| Description of the task |
Start at the line containing "British Values and Personal Development" and transcribe every line exactly through the end of the records below, and only those lines.

| Dataset records |
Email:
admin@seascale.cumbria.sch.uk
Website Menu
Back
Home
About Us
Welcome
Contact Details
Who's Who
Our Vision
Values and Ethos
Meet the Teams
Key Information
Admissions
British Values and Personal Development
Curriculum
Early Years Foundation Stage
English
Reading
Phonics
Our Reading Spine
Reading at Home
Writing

| Answer |
British Values and Personal Development
Curriculum
Early Years Foundation Stage
English
Reading
Phonics
Our Reading Spine
Reading at Home
Writing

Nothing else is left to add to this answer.